Bacchae
Euripides
Euripides. The Tragedies of Euripides. Vol. I. Buckley, Theodore Alois, translator. London: Henry G. Bohn, 1850.
- And you seem to lead me, being like a bull and horns seem to grow on your head. But were you ever before a beast? For you have certainly now become a bull.
- The god accompanies us, now at truce with us, though formerly not propitious. Now you see what you should see.
- How do I look? Don’t I have the posture of Ino, or of my mother Agave?
- Looking at you I think I see them. But this lock of your hair has come out of place, not the way I arranged it under your headband.
- I displaced it indoors, shaking my head forwards and backwards and practising my Bacchic revelry.
- But I who ought to wait on you will re-arrange it. Hold up your head.
- Here, you arrange it; for I depend on you, indeed.
- Your girdle has come loose, and the pleats of your gown do not extend regularly down around your ankles.
- At least on my right leg, I believe they don’t. But on this side the robe sits well around the back of my leg.
- You will surely consider me the best of your friends,
- when contrary to your expectation you see the Bacchae acting modestly.
- But shall I be more like a maenad holding the thyrsos in my right hand, or in my left?
- You must hold it in your right hand and raise your right foot in unison with it. I praise you for having changed your mind.
- Could I carry on my shoulders the glens of Kithairon, Bacchae and all?
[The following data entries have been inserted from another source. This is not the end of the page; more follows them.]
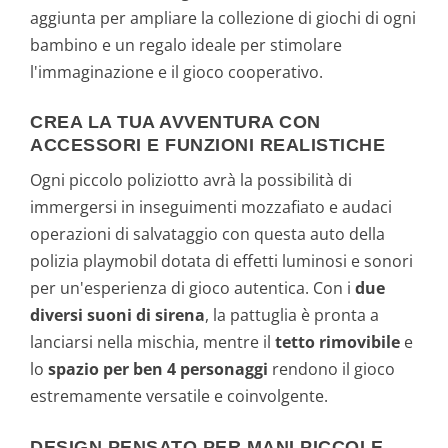
aggiunta per ampliare la collezione di giochi di ogni
bambino e un regalo ideale per stimolare
l'immaginazione e il gioco cooperativo.
CREA LA TUA AVVENTURA CON
ACCESSORI E FUNZIONI REALISTICHE
Ogni piccolo poliziotto avrà la possibilità di
immergersi in inseguimenti mozzafiato e audaci
operazioni di salvataggio con questa auto della
polizia playmobil dotata di effetti luminosi e sonori
per un'esperienza di gioco autentica. Con i
due
diversi suoni di sirena
, la pattuglia è pronta a
lanciarsi nella mischia, mentre il
tetto rimovibile
e
lo
spazio per ben 4 personaggi
rendono il gioco
estremamente versatile e coinvolgente.
DESIGN PENSATO PER MANI PICCOLE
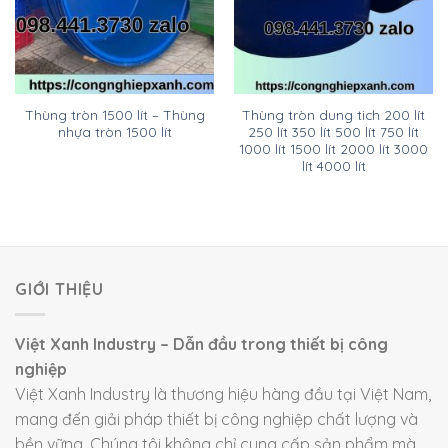
Thùng tròn 1500 lít – Thùng
Thùng tròn dung tich 200 lít
nhựa tròn 1500 lít
250 lít 350 lít 500 lít 750 lít
1000 lít 1500 lít 2000 lít 3000
lít 4000 lít
GIỚI THIỆU
Việt Xanh Industry – Dẫn đầu trong thiết bị công
nghiệp
Việt Xanh Industry là thương hiệu hàng đầu tại Việt Nam,
mang đến giải pháp thiết bị công nghiệp chất lượng và
bền vững. Chúng tôi không chỉ cung cấp sản phẩm mà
- You could if you were willing. The state of mind you had before was unsound, but now you think as you ought.
- Shall we bring levers? Or shall I draw them up with my hands,
- putting a shoulder or arm under the mountain-tops?
- But don’t destroy the seats of the Nymphs and the places where Pan plays his pipes.
- Well said. The women are not to be taken by force; I will hide in the pines.
- You will hide yourself as you should be hidden, coming as a crafty spy on the Maenads.